Your goal |
Two lines in the data below mark the range: the one with "RESIDENTIAL" and the one with "Spring is all". Return both, along with every line between them, exactly.

Extracted material |

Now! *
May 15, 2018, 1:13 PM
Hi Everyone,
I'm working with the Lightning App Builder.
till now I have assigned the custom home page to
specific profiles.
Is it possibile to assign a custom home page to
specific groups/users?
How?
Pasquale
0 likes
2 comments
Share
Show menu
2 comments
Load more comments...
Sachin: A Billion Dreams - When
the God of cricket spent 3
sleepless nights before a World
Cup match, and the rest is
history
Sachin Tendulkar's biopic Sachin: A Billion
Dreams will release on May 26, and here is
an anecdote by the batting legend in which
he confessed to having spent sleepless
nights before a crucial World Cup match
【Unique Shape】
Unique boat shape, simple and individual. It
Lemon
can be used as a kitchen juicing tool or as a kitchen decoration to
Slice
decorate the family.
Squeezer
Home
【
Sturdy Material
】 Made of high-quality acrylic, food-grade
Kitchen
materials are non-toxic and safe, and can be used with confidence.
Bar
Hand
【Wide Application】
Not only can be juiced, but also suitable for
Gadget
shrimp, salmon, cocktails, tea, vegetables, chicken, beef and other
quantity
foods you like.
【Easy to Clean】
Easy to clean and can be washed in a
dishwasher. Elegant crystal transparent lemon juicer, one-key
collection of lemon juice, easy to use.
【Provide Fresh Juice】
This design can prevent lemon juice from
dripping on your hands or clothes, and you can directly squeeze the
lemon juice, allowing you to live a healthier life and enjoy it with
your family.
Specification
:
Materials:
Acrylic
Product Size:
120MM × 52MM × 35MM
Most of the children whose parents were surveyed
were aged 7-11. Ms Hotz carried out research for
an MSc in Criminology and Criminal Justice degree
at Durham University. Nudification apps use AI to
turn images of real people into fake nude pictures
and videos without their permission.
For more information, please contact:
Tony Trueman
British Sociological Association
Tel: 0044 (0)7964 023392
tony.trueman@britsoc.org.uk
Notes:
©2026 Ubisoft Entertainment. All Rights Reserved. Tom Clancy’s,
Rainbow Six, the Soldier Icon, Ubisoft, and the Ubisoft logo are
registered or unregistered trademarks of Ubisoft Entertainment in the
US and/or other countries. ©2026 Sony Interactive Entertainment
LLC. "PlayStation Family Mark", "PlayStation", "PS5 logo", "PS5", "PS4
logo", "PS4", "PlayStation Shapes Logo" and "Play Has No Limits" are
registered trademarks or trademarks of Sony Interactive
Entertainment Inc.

* * *

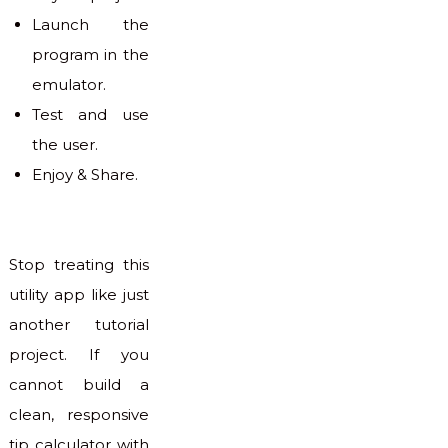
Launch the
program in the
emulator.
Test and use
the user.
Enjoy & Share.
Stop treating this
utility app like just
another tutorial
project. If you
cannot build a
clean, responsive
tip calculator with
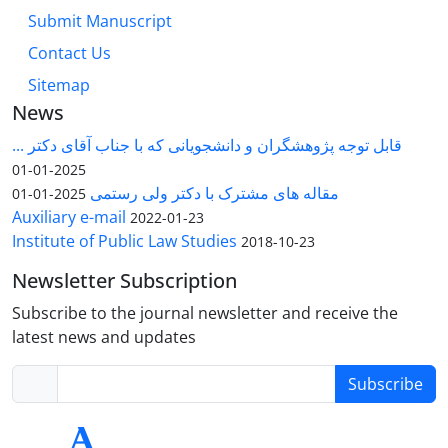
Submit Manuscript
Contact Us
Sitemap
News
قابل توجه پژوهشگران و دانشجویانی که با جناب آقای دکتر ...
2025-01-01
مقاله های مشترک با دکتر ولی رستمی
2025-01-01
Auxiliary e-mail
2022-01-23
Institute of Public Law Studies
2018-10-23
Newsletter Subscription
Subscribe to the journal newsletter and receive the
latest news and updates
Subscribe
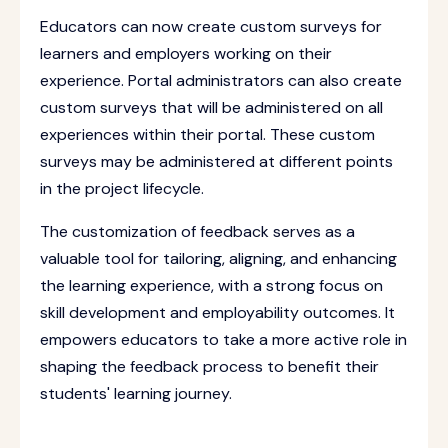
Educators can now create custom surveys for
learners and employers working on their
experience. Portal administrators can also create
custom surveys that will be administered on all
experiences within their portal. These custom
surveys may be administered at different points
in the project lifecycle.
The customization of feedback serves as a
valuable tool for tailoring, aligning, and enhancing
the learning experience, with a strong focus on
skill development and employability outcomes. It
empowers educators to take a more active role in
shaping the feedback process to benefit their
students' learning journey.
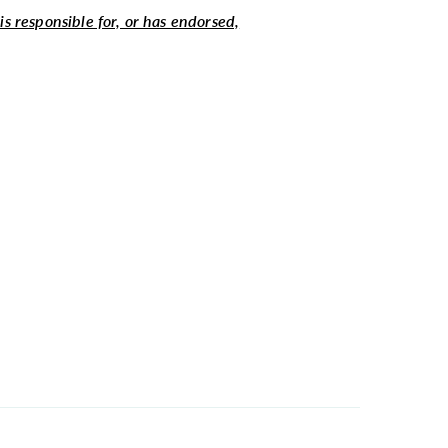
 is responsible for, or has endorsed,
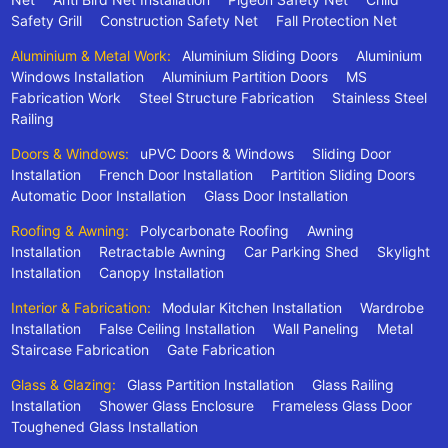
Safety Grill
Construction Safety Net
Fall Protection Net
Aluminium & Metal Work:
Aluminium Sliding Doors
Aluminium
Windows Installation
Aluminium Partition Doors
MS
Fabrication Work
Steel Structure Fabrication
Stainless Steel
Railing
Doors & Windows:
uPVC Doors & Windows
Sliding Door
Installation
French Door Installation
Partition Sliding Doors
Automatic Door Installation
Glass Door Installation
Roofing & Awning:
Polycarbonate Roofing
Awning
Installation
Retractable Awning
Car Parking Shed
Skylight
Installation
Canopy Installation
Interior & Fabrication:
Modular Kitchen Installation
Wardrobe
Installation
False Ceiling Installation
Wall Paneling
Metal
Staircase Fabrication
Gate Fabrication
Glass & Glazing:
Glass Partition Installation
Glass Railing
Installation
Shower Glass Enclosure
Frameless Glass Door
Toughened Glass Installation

...

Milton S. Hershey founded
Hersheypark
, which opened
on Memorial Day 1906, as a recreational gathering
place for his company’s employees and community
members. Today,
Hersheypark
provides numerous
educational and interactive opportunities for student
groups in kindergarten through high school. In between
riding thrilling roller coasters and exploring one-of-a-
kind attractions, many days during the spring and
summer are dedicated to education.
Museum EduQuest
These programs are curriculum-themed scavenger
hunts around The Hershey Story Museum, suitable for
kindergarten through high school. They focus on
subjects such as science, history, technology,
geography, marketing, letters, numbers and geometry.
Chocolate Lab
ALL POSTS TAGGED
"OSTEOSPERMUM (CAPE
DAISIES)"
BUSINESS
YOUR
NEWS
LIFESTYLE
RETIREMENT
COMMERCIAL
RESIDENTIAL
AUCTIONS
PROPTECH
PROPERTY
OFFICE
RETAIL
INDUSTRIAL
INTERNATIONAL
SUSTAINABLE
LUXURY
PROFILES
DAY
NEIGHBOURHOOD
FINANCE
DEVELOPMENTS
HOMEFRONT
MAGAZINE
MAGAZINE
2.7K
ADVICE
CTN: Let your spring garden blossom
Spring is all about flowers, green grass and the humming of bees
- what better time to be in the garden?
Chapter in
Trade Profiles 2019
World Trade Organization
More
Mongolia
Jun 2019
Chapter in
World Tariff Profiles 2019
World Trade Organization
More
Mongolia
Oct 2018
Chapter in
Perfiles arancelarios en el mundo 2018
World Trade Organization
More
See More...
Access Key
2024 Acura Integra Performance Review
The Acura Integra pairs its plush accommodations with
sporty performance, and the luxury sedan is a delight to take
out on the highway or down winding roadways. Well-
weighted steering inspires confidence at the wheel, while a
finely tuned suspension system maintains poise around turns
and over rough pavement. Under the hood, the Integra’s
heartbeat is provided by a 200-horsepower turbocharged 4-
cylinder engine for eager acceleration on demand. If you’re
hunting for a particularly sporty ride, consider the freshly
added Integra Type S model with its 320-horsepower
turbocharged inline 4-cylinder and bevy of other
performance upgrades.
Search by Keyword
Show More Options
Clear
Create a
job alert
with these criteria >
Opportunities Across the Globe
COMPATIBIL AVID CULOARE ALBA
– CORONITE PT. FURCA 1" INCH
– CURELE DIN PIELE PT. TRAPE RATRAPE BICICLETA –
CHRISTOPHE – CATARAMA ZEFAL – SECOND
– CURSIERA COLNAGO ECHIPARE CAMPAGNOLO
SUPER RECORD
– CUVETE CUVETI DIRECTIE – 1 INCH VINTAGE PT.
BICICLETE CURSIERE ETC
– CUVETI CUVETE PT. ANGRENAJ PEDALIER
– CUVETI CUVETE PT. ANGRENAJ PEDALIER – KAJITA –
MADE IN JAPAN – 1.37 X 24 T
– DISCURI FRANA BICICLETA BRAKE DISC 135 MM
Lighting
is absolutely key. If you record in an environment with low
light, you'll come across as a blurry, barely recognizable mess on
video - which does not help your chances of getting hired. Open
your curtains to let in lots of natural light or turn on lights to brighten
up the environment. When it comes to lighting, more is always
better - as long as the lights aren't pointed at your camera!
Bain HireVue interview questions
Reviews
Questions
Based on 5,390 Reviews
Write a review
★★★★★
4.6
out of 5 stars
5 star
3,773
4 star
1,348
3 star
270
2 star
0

Result of the exercise |
RESIDENTIAL
AUCTIONS
PROPTECH
PROPERTY
OFFICE
RETAIL
INDUSTRIAL
INTERNATIONAL
SUSTAINABLE
LUXURY
PROFILES
DAY
NEIGHBOURHOOD
FINANCE
DEVELOPMENTS
HOMEFRONT
MAGAZINE
MAGAZINE
2.7K
ADVICE
CTN: Let your spring garden blossom
Spring is all about flowers, green grass and the humming of bees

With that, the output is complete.